> _What the task requires_: Print out the entries from the line containing "in this image?" through the last line, exactly, and print nothing else. Pictures are not copied.

> _Data excerpts_:
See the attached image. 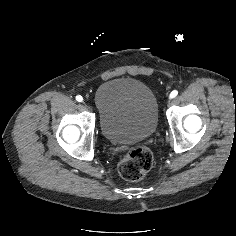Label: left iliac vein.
<instances>
[{
	"label": "left iliac vein",
	"instance_id": "1",
	"mask_svg": "<svg viewBox=\"0 0 236 236\" xmlns=\"http://www.w3.org/2000/svg\"><path fill=\"white\" fill-rule=\"evenodd\" d=\"M173 100H174V97L173 96H170V97H168V99L167 100H165V102H164V108H165V110L167 111L168 109V107H170V105H171V102H173Z\"/></svg>",
	"mask_w": 236,
	"mask_h": 236
}]
</instances>
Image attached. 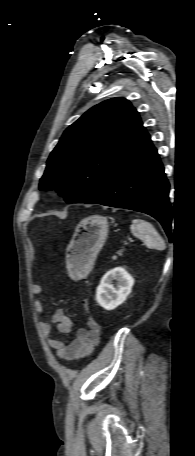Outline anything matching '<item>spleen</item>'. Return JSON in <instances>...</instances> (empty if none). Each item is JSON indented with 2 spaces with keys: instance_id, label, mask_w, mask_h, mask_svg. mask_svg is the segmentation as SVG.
I'll list each match as a JSON object with an SVG mask.
<instances>
[{
  "instance_id": "1",
  "label": "spleen",
  "mask_w": 195,
  "mask_h": 456,
  "mask_svg": "<svg viewBox=\"0 0 195 456\" xmlns=\"http://www.w3.org/2000/svg\"><path fill=\"white\" fill-rule=\"evenodd\" d=\"M132 234L141 239L147 247L162 250L165 243L154 226L142 219H134L131 224Z\"/></svg>"
}]
</instances>
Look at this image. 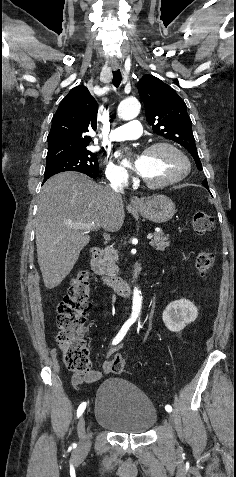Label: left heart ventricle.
Wrapping results in <instances>:
<instances>
[{
    "mask_svg": "<svg viewBox=\"0 0 236 477\" xmlns=\"http://www.w3.org/2000/svg\"><path fill=\"white\" fill-rule=\"evenodd\" d=\"M183 169L184 161L169 148H160L141 156L140 175L151 182L171 179Z\"/></svg>",
    "mask_w": 236,
    "mask_h": 477,
    "instance_id": "1",
    "label": "left heart ventricle"
}]
</instances>
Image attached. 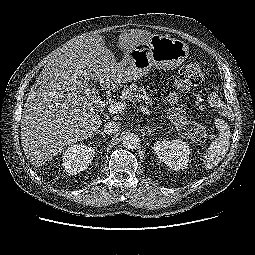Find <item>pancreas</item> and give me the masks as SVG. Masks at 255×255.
Masks as SVG:
<instances>
[{"instance_id":"pancreas-1","label":"pancreas","mask_w":255,"mask_h":255,"mask_svg":"<svg viewBox=\"0 0 255 255\" xmlns=\"http://www.w3.org/2000/svg\"><path fill=\"white\" fill-rule=\"evenodd\" d=\"M121 99L132 102L142 101L150 106L154 104L153 98L150 93L147 92L143 87L137 86L136 84L125 86L121 93Z\"/></svg>"}]
</instances>
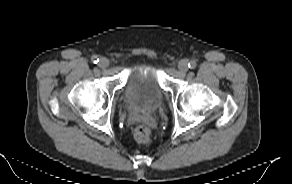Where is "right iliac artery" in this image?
I'll return each instance as SVG.
<instances>
[{"label":"right iliac artery","instance_id":"82829eb1","mask_svg":"<svg viewBox=\"0 0 292 184\" xmlns=\"http://www.w3.org/2000/svg\"><path fill=\"white\" fill-rule=\"evenodd\" d=\"M91 60L93 63H97L99 61L97 56H92Z\"/></svg>","mask_w":292,"mask_h":184}]
</instances>
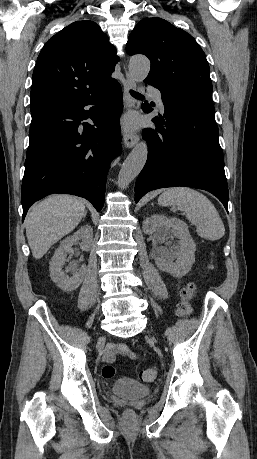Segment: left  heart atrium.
I'll return each mask as SVG.
<instances>
[{
  "instance_id": "obj_1",
  "label": "left heart atrium",
  "mask_w": 257,
  "mask_h": 459,
  "mask_svg": "<svg viewBox=\"0 0 257 459\" xmlns=\"http://www.w3.org/2000/svg\"><path fill=\"white\" fill-rule=\"evenodd\" d=\"M137 122L134 118H128L124 122V129L127 131H132L136 128Z\"/></svg>"
}]
</instances>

> _Answer box_:
Where is "right iliac artery" in this image?
I'll return each instance as SVG.
<instances>
[{"label":"right iliac artery","instance_id":"82829eb1","mask_svg":"<svg viewBox=\"0 0 292 184\" xmlns=\"http://www.w3.org/2000/svg\"><path fill=\"white\" fill-rule=\"evenodd\" d=\"M91 60L93 63H97L99 61L97 56H92Z\"/></svg>","mask_w":292,"mask_h":184}]
</instances>
Segment: left  heart atrium.
I'll return each mask as SVG.
<instances>
[{
  "instance_id": "obj_1",
  "label": "left heart atrium",
  "mask_w": 257,
  "mask_h": 459,
  "mask_svg": "<svg viewBox=\"0 0 257 459\" xmlns=\"http://www.w3.org/2000/svg\"><path fill=\"white\" fill-rule=\"evenodd\" d=\"M137 122L134 118H128L124 122V129L127 131H132L136 128Z\"/></svg>"
}]
</instances>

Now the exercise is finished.